(c) Fairy Doll by Barbara Agreste
I spot a wrinkly doll with a turquoise appearance catching her breath.
She is silent and sits naked in her cupboard,
Occasionally glancing out of it for something,
And never leaves her cocoon.
As she stares politely, my figure turns pale,
An empress she is and knows we are nothing,
An empty disguise with a full throne,
She rests commanding among her toys.
As she smiles, the whole world she poisons,
In flesh she engraves, with needles she weaves,
And alphabetically arranges her victims.
But why is she there? What is her crime?
She invades me from within with her smirk, and I forgive her mild intrusions.
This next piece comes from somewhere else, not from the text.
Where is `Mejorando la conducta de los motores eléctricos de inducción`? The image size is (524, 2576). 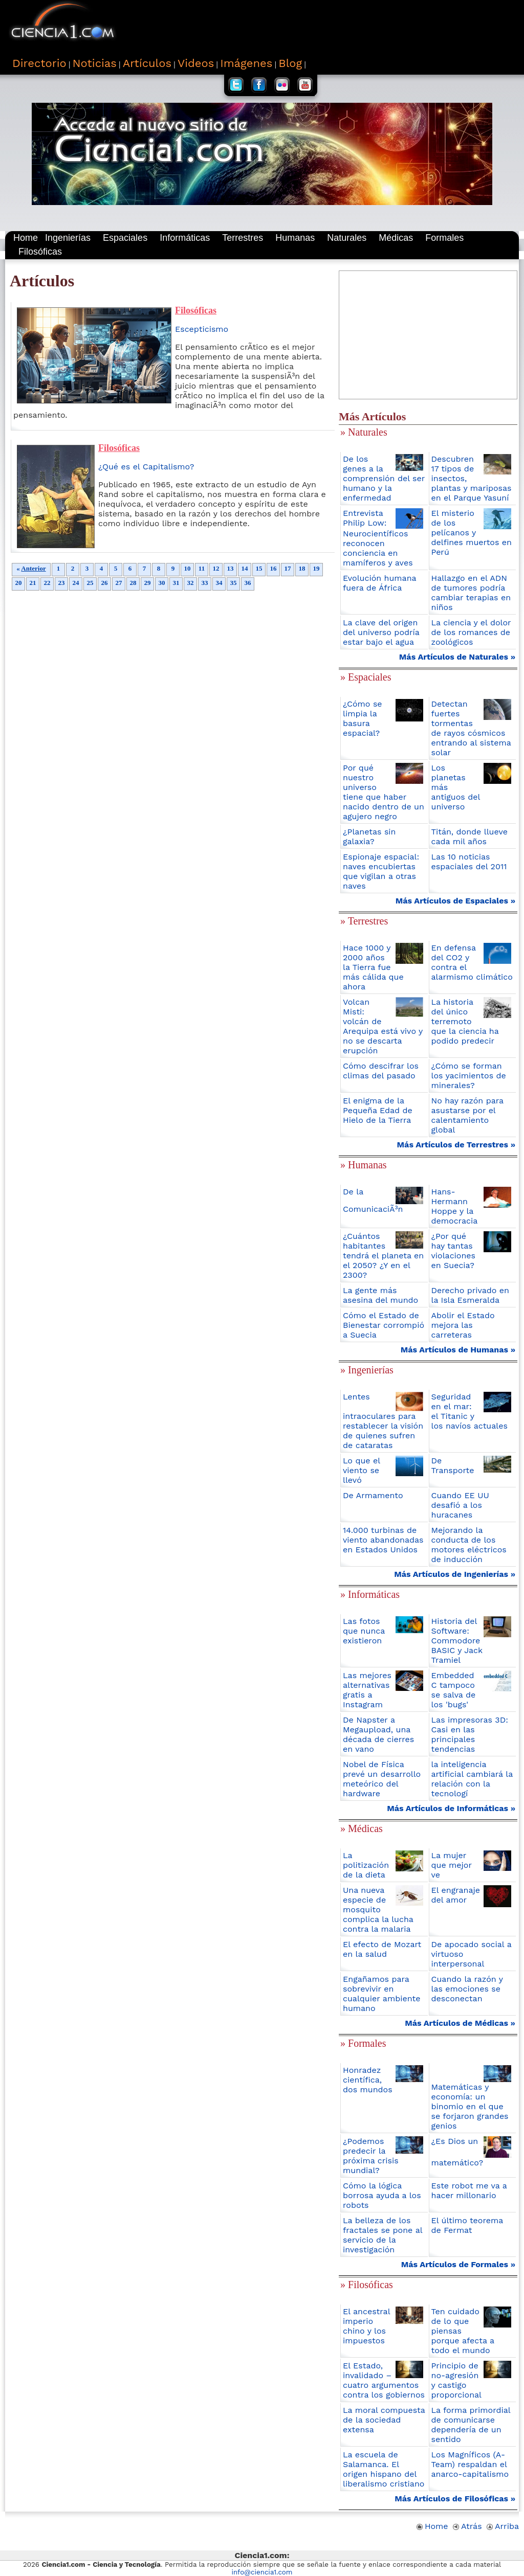
Mejorando la conducta de los motores eléctricos de inducción is located at coordinates (469, 1544).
When she splits me into this and that, always and never, glee and woe,
I am cleaved and grieving for a place under her cupboard,
Sheltered from the cutting clipper of the living
Making out of one two and never one out of two.
If only she turned me in… I would plead guilty of playing with dolls
And damaging the only one who has kept me sane.
When she sparkles, she bleeds and they think she’s alive,
But as soon as she scribbles nothings in her tiny citadel, words release her;
Instead of breaking down,
I continue to write erratically and we are cemented back together.
And before I know it, playful music puts me to sleep,
In her mansion, she forgets.
She is the world and the chant is her excuse to live as she lingers out of tune.
Asphyxiated by her demands, I escape her microscopic perimeter,
I watch her go inside of her and close the foul drawer as she falls asleep.